Data>
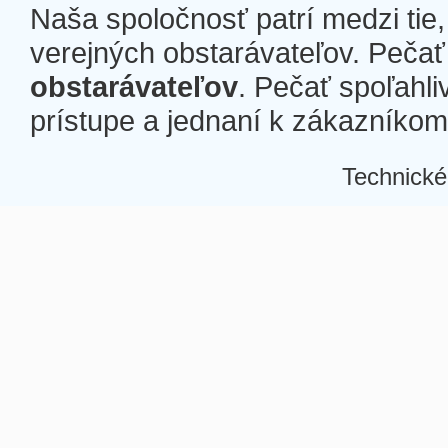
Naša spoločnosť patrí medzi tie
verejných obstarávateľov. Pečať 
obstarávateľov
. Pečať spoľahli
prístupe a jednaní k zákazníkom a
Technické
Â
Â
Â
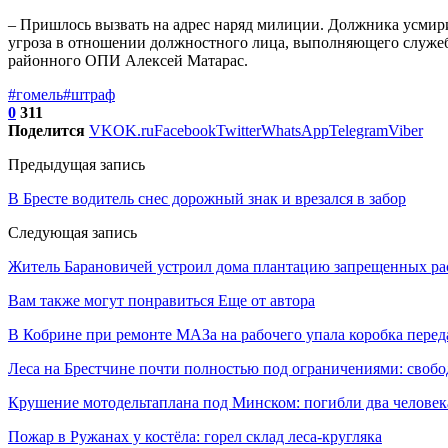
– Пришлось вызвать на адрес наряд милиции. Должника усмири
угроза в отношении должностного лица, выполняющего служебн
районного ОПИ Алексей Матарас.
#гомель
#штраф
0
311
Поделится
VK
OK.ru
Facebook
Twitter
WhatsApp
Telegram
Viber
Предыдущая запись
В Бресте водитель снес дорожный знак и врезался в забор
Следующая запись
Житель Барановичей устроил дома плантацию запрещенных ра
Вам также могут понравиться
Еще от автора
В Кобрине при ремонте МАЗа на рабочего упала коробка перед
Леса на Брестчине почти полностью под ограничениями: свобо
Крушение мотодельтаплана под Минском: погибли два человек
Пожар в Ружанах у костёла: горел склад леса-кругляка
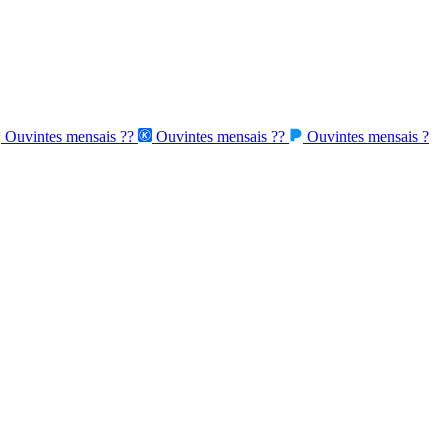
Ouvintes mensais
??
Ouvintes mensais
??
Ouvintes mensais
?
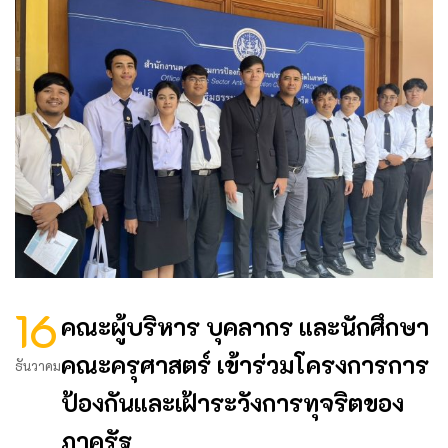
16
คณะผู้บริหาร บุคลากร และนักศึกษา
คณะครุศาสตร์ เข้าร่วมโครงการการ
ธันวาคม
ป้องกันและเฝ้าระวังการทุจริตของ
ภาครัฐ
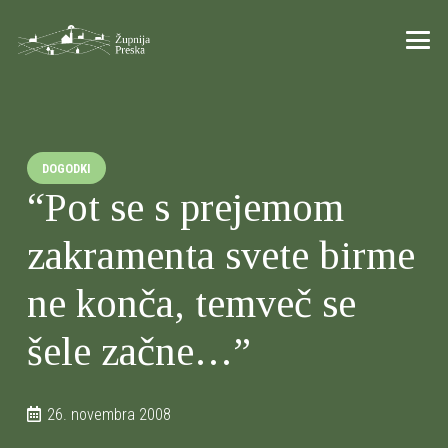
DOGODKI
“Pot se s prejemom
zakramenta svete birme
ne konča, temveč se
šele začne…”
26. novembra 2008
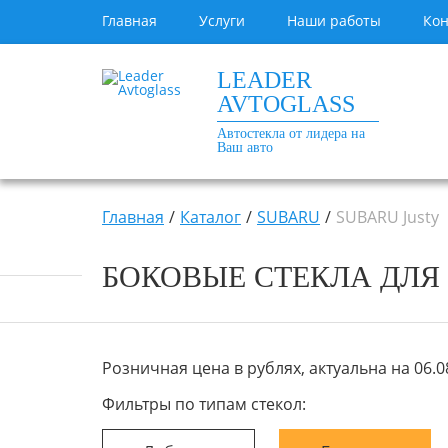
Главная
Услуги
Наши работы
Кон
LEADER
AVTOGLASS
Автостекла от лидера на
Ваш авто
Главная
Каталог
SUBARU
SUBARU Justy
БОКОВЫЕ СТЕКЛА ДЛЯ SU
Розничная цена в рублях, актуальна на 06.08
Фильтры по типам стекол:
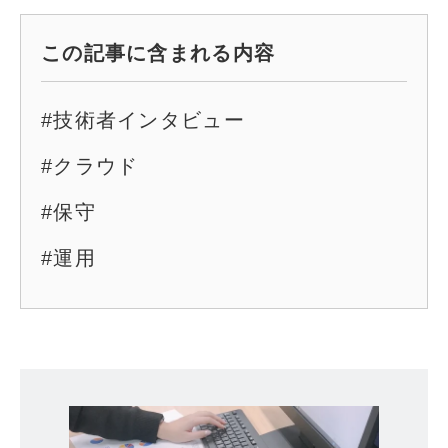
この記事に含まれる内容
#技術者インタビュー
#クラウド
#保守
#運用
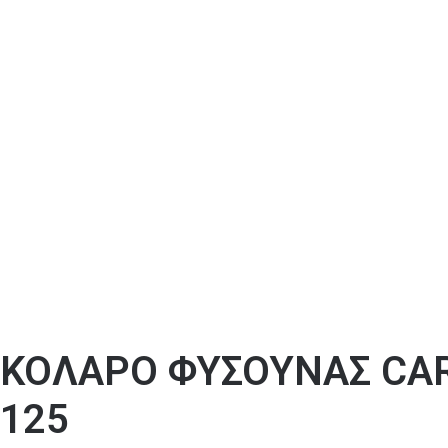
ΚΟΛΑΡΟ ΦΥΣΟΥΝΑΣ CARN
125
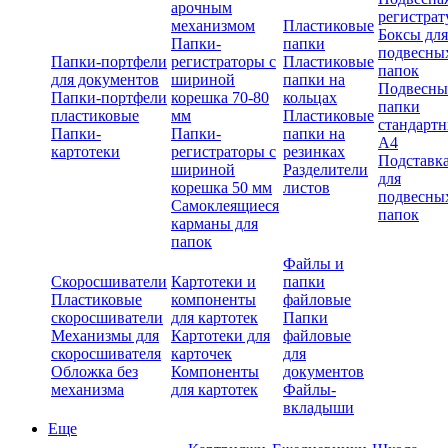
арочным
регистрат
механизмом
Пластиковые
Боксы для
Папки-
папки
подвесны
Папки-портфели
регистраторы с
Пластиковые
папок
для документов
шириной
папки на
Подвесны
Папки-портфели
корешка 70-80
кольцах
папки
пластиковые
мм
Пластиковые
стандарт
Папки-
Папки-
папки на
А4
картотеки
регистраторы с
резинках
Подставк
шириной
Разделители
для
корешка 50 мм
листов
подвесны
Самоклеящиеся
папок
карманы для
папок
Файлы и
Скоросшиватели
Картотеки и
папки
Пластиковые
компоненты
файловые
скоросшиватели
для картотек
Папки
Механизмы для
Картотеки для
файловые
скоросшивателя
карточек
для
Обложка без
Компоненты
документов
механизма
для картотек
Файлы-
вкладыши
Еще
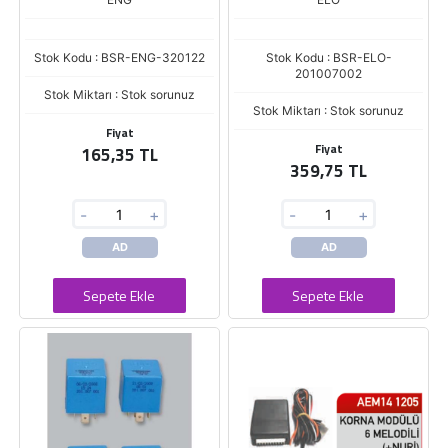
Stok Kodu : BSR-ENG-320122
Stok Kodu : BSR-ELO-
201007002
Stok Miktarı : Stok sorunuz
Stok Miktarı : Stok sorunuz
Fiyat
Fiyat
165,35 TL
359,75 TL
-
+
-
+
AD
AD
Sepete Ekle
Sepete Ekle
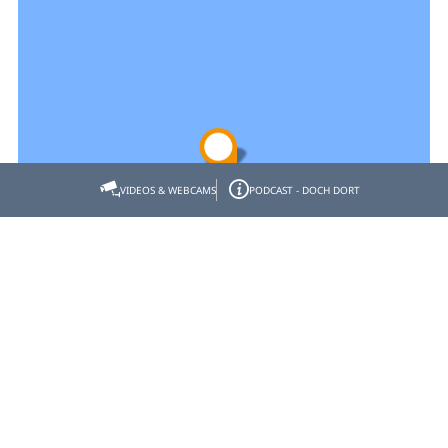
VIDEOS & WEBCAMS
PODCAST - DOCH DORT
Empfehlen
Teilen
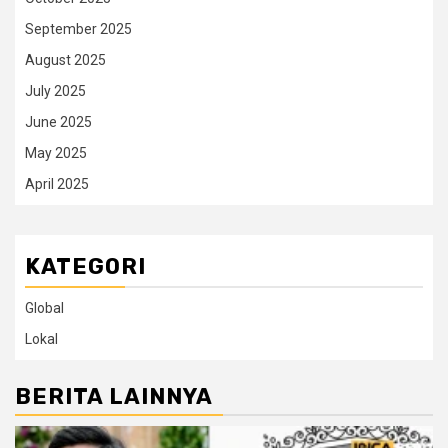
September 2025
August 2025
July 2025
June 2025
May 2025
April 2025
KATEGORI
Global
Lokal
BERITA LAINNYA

Work item> Which lines in the records above contain the word "obstarávateľov"? Return each of them.

Task output>
verejných obstarávateľov. Pečať 
obstarávateľov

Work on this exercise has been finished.